In children with CFM, attention should be paid to vertical elongation instability and relapse of mandibular inclination during consolidation. Severe mandibular ramus hypoplasia is a preoperative risk factor for vertical skeletal relapse during consolidation. Further efforts are required to reduce the stress that leads to relapse.

摘要

目的

患有 IIA 型颅面短小症(CFM)的患者可能受益于儿童时期的下颌骨牵引成骨术(MDO)治疗;然而,在固位期下颌骨的重塑可能会影响 MDO 的短期结果,尚未使用计算机断层扫描对其进行定量分析。

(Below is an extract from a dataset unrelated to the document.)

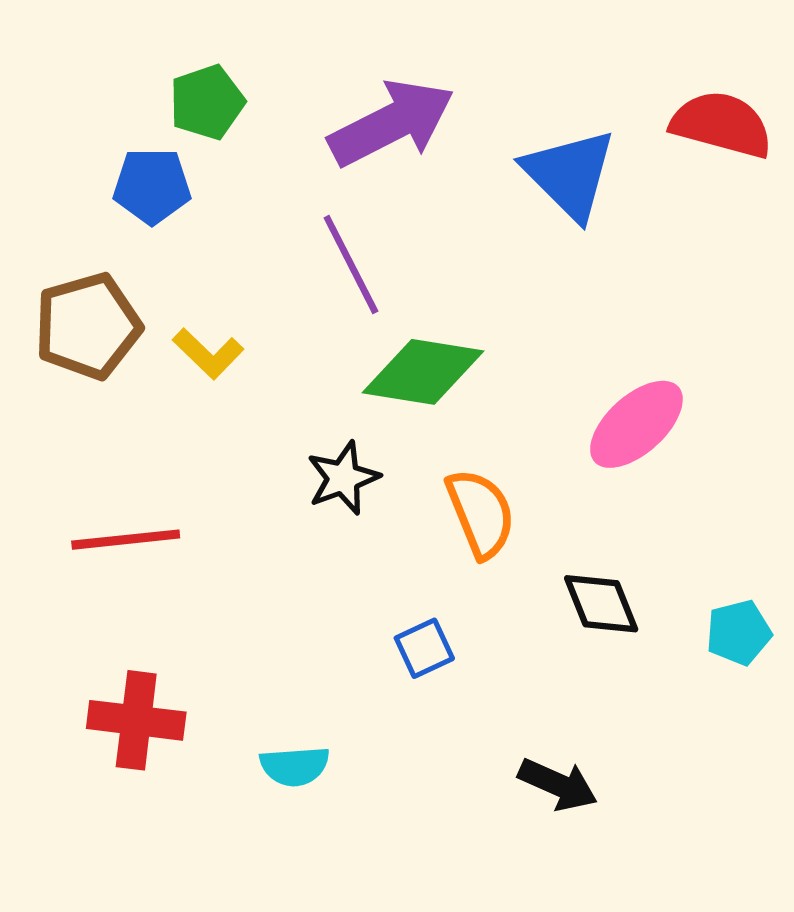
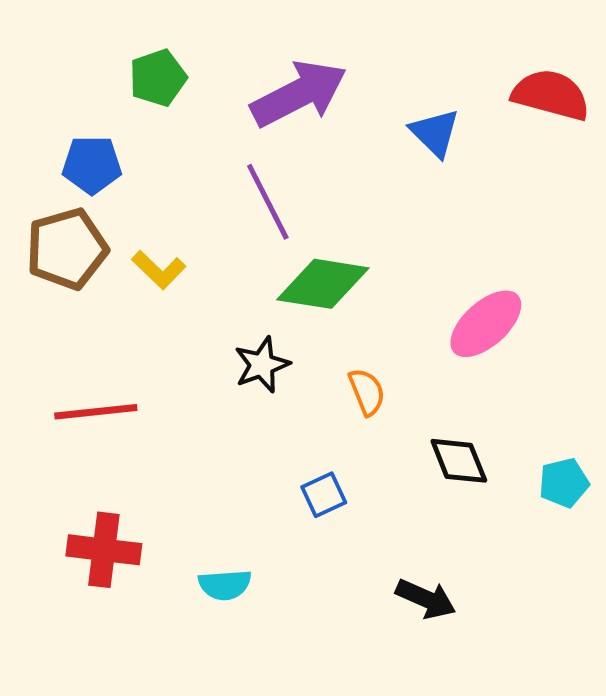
blue triangle: (570, 174) -> (435, 133), size x0.7
blue pentagon: (152, 186) -> (92, 165), moved
orange semicircle: (481, 513) -> (367, 392), size x0.7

因此,我们旨在研究使用 MDO 治疗 IIA 型 CFM 儿童在去除牵引器之前下颌骨的骨重塑情况,以及影响下颌支垂直伸长效率的因素。

材料和方法

研究了 2020 年至 2024 年间 23 例单侧 CFM 患儿。对纵向 CT 数据(术前、主动期结束时和去除牵引器前)进行分析。采用配对样本 t 检验分析髁突位置和下颌偏斜角度。计算垂直伸长和下颌偏斜角度的复发率。分析牵引效率与术前头面形态的相关性。

结果

在主动期,患侧髁突向上向后移动 28.84±4.08mm 和 2.85±4.33mm,但在固位期失去 7.66±2.64mm 的垂直延伸。髁突垂直延伸和咬合平面的复发率分别为 27%和 35%。下颌支高度比与 EV 呈正相关。

结论

在 CFM 患儿中,应注意固位期垂直伸长不稳定和下颌倾斜复发。严重的下颌支发育不全是固位期垂直骨复发的术前危险因素。需要进一步努力减少导致复发的应力。